Hi David, Thanks a ton.
Again from an API novice standpoint, this Send Disconnect will be a POST call.
Right?


Regards!!

I have edited my post to show they are both GET statements in my postman runner, which I've tested on video for our security team using a wired MAB endpoint, a wired 802.1x endpoint and a wireless 802.1x endpoint. 

What I have not mentioned is the other calls and javascript code in my postman runner, which chain the commands together, and also get + set custom attributes.  The security team can set the "quarantine" custom attribute to one of 2 keywords (then update the endpoint in the runner instantly) so when the port disconnect + re-auth occurs, the 3 types of endpoints tested could be pushed into a blocked state, a state where the security team can scan it from a limited subnet (cidr in DACL), or even re-run without the quarantine custom attribute being set, to go back to normal (ex: cleared if suspected of having a virus or successfully cleaned if it had a virus [or more]).

-David

Hi David,
Our team was going through the below document:
https://developer.cisco.com/docs/identity-services-engine/latest/#!using-change-of-authorization-rest-apis/session-disconnect-api-call

Do you also need GU access to send the COA call?

We are confused as the document says GUI access in the "Invoking the Reauth API Call".
I guess this is only to get the URL and nothing else.

So what this is saying that is the login page give you:
https://acme123/admin/LoginAction.do#pageId=com_cisco_xmp_web_page_tmpdash

then replace the "/admin/" with "/admin/API/mnt/CoA/<specific-api-call>/<macaddress>/<reauthtype>:"
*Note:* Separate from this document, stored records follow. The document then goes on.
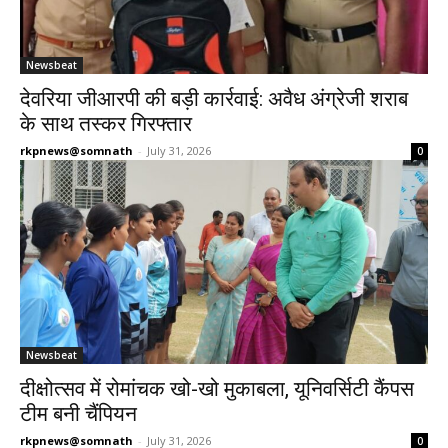
Newsbeat
देवरिया जीआरपी की बड़ी कार्रवाई: अवैध अंग्रेजी शराब
के साथ तस्कर गिरफ्तार
rkpnews@somnath
-
July 31, 2026
0
Newsbeat
दीक्षोत्सव में रोमांचक खो-खो मुकाबला, यूनिवर्सिटी कैंपस
टीम बनी चैंपियन
rkpnews@somnath
-
July 31, 2026
0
which will now make the API GET request as :
https://acme123/admin//API/mnt/CoA/<specific-api-call>/<macaddress>/<reauthtype>

or is it: 
https://acme123/admin//API/mnt/CoA/<specific-api-call>/<macaddress>/<reauthtype>/LoginAction.do#pageId=com_cisco_xmp_web_page_tmpdash?

Thanks for the help.

Regards,

N!

{{baseUrl}}/admin/API/mnt/CoA/Reauth/{{psn_name}}/{{mac}}/{{reauth_type}} is simply the URL to send to ISE to get the response.  You still need your headers:

The full request (using cURL) will look like this:

curl --include --insecure --location \
--header 'Accept: application/json' \
--user {{ise_username}}:{{ise_password}} \
--request GET https://{{baseUrl}}/admin/API/mnt/CoA/Reauth/{{psn_name}}/{{mac}}/{{reauth_type}}

 --include = Include protocol response headers in the output

--insecure = Allow insecure connections when using SSL (you don't have to present a certificate to authenticate)

--location = Follow redirects

You can write this all on the same line as shown here: 

curl --include --insecure --location --header 'Accept: application/json' --user {{ise_username}}:{{ise_password}} --request GET https://{{baseUrl}}/admin/API/mnt/CoA/Reauth/{{psn_name}}/{{mac}}/{{reauth_type}}

but the use of the \ when using cURL allows for a line break and makes your API request infinitely more readable.

Once you install cURL into your terminal application, issue the curl --help command to explore all the options. 

Hi Charlie, this should also work on Postman.
Correct?

I am able to do successful GET calls to "/ers" but not to "/admin".
Any suggestions?


Regards,

N!

My calls used BASIC auth and did not need any initial login, nor, to my knowledge, did it store cookies for sessions.  It just sends BASIC credentials for each request.